What the exercise asks.
Pictures within the data are to be left out; everything else must be reproduced exactly.
[Excerpted data Boundary: Start]
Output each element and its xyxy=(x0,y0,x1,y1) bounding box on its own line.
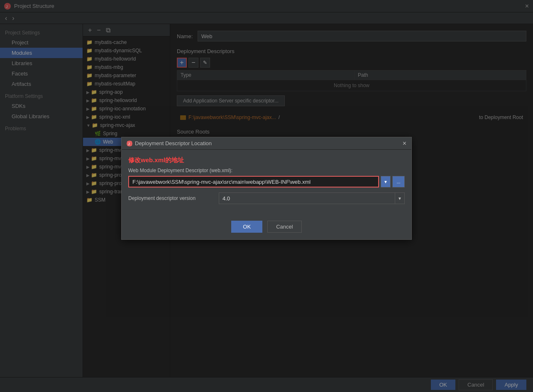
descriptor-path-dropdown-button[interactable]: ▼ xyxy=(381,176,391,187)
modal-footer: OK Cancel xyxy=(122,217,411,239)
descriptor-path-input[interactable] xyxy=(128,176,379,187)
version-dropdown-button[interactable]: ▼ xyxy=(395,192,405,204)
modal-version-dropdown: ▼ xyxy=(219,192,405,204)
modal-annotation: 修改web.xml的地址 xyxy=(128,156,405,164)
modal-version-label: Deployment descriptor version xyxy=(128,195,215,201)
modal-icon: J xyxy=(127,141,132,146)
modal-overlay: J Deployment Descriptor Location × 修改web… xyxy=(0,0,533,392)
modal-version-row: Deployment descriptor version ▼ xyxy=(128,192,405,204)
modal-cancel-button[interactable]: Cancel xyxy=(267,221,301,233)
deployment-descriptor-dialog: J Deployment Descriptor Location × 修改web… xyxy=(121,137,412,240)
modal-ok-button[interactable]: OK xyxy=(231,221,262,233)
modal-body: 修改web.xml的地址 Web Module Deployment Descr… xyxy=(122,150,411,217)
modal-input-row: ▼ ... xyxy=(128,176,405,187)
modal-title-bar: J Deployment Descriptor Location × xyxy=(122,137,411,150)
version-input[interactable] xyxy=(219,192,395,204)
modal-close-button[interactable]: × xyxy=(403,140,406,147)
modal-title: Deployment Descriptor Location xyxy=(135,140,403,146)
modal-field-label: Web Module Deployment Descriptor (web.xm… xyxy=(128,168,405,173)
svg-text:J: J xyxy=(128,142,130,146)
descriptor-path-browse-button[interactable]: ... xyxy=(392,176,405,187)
[Excerpted data Boundary: End]
Problem solution.
Output each element and its xyxy=(x0,y0,x1,y1) bounding box on its own line.
descriptor-path-dropdown-button[interactable]: ▼ xyxy=(381,176,391,187)
modal-footer: OK Cancel xyxy=(122,217,411,239)
descriptor-path-input[interactable] xyxy=(128,176,379,187)
version-dropdown-button[interactable]: ▼ xyxy=(395,192,405,204)
modal-version-dropdown: ▼ xyxy=(219,192,405,204)
modal-annotation: 修改web.xml的地址 xyxy=(128,156,405,164)
modal-version-label: Deployment descriptor version xyxy=(128,195,215,201)
modal-icon: J xyxy=(127,141,132,146)
modal-overlay: J Deployment Descriptor Location × 修改web… xyxy=(0,0,533,392)
modal-version-row: Deployment descriptor version ▼ xyxy=(128,192,405,204)
modal-cancel-button[interactable]: Cancel xyxy=(267,221,301,233)
deployment-descriptor-dialog: J Deployment Descriptor Location × 修改web… xyxy=(121,137,412,240)
modal-ok-button[interactable]: OK xyxy=(231,221,262,233)
modal-body: 修改web.xml的地址 Web Module Deployment Descr… xyxy=(122,150,411,217)
modal-input-row: ▼ ... xyxy=(128,176,405,187)
modal-title-bar: J Deployment Descriptor Location × xyxy=(122,137,411,150)
version-input[interactable] xyxy=(219,192,395,204)
modal-close-button[interactable]: × xyxy=(403,140,406,147)
modal-title: Deployment Descriptor Location xyxy=(135,140,403,146)
modal-field-label: Web Module Deployment Descriptor (web.xm… xyxy=(128,168,405,173)
svg-text:J: J xyxy=(128,142,130,146)
descriptor-path-browse-button[interactable]: ... xyxy=(392,176,405,187)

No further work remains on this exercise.